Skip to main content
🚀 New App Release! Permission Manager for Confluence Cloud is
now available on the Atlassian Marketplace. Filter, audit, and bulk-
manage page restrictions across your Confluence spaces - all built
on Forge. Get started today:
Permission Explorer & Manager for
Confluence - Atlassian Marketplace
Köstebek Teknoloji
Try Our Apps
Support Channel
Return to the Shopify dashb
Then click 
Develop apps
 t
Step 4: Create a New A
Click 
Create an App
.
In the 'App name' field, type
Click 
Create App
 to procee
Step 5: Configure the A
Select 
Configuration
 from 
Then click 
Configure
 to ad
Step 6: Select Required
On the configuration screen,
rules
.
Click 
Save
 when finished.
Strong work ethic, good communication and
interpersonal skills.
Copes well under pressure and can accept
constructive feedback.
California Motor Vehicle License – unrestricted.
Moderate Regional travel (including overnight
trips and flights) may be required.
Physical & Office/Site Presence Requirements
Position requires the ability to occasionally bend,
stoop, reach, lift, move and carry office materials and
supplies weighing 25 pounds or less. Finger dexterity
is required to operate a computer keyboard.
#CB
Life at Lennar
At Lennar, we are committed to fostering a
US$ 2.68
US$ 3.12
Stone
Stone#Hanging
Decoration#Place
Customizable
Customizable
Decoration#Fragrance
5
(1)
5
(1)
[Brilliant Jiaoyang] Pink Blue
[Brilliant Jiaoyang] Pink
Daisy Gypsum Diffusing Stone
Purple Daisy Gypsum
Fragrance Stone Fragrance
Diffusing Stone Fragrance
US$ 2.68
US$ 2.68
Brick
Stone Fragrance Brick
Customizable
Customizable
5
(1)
———
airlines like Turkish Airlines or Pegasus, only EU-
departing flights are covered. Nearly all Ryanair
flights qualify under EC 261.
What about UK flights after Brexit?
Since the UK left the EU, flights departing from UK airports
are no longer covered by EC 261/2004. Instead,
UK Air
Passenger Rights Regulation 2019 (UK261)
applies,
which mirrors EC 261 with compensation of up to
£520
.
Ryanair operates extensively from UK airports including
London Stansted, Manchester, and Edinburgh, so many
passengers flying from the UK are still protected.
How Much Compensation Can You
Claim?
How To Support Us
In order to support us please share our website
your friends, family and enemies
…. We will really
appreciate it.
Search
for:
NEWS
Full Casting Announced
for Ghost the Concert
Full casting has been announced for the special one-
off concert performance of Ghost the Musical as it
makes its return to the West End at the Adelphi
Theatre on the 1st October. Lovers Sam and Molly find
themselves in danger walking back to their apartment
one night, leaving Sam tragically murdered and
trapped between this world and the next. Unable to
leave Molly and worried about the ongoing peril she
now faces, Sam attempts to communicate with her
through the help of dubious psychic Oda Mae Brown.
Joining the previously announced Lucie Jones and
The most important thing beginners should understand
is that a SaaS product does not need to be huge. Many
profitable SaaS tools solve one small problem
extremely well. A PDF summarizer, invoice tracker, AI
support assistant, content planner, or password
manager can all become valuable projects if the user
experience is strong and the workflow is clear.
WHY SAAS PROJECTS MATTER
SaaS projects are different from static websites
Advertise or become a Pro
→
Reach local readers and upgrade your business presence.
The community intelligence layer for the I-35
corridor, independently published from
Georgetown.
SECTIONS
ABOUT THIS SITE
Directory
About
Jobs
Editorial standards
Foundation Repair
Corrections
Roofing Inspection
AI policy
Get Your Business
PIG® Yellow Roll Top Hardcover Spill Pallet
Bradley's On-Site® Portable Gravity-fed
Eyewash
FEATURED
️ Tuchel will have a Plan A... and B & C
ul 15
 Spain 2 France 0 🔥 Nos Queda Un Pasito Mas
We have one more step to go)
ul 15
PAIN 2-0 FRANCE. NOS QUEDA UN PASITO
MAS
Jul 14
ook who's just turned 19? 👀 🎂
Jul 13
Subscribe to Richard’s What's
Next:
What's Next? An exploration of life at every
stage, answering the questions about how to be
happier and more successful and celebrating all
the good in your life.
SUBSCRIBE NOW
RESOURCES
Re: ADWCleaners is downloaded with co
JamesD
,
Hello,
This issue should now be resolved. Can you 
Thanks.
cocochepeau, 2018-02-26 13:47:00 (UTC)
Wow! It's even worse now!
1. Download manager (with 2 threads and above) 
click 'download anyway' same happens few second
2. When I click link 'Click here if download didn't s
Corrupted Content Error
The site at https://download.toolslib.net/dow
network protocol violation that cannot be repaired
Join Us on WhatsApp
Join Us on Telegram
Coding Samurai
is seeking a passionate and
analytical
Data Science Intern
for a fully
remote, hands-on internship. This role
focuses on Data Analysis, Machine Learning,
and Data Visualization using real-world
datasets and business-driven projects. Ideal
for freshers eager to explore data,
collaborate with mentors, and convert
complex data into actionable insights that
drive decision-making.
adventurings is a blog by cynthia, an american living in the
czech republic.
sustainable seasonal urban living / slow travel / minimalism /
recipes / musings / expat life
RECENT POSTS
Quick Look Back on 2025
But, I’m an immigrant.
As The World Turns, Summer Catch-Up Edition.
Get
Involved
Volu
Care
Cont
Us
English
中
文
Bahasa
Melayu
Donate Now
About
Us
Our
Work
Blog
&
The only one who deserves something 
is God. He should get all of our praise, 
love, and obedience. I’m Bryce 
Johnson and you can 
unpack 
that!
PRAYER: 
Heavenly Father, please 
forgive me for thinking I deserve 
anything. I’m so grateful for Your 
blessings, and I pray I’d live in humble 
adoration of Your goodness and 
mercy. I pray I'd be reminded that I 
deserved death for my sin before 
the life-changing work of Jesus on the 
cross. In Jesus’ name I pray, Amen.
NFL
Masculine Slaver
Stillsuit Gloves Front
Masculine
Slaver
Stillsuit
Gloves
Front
———
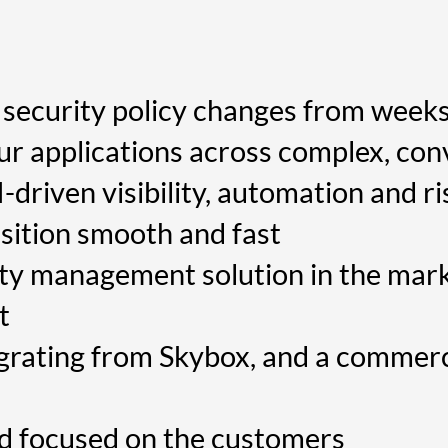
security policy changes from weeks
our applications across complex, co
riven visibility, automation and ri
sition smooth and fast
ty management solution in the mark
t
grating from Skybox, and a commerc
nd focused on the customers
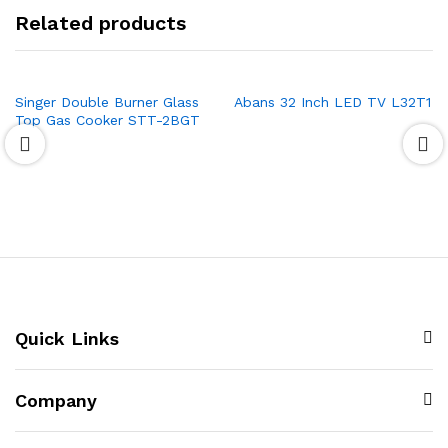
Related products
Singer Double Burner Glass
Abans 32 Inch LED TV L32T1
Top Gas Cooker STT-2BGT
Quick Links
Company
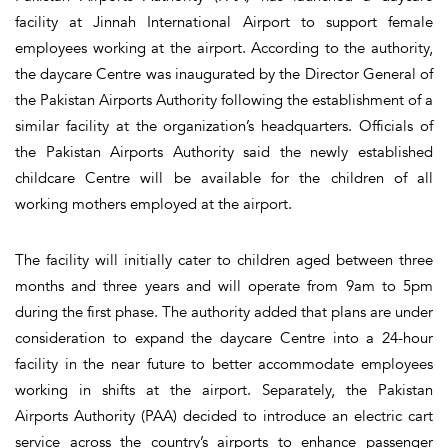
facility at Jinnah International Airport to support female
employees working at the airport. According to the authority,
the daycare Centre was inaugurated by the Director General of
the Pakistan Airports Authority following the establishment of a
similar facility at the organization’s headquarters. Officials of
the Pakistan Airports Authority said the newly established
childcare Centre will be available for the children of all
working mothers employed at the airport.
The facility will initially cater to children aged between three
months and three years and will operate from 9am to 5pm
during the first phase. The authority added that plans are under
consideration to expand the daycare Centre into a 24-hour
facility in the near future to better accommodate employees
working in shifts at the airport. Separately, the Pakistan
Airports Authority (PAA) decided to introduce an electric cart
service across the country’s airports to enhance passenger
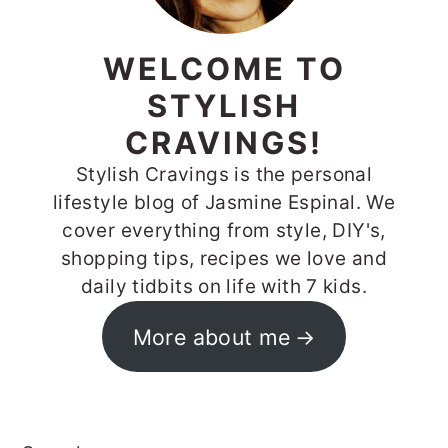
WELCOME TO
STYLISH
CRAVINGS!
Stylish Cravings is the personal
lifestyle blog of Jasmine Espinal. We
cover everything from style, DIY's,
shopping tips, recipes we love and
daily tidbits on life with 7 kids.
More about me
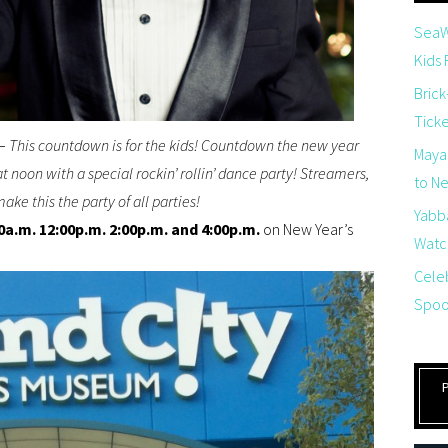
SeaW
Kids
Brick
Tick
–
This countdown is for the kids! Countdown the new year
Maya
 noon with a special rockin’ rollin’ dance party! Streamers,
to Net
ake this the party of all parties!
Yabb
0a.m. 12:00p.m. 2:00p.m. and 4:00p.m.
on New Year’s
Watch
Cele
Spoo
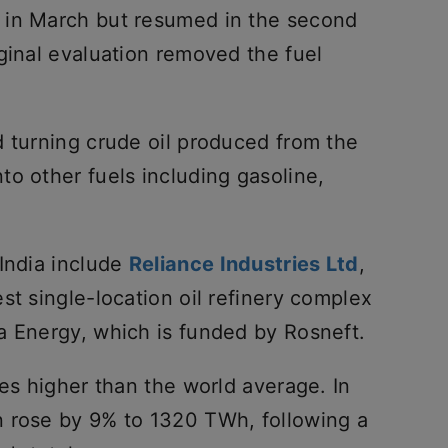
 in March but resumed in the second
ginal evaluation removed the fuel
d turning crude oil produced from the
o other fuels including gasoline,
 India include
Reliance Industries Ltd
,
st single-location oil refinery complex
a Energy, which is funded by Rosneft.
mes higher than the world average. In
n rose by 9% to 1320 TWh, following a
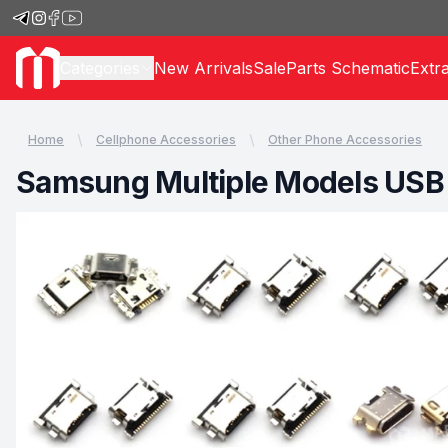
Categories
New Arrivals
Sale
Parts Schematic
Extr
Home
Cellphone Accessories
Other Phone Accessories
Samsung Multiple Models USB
———
# WHAT YOU HAVE TO DO:
What number of lines in the listing contain the word "that"? Supply the number with no accompanying text.

# EXERCISE SOLUTION:
6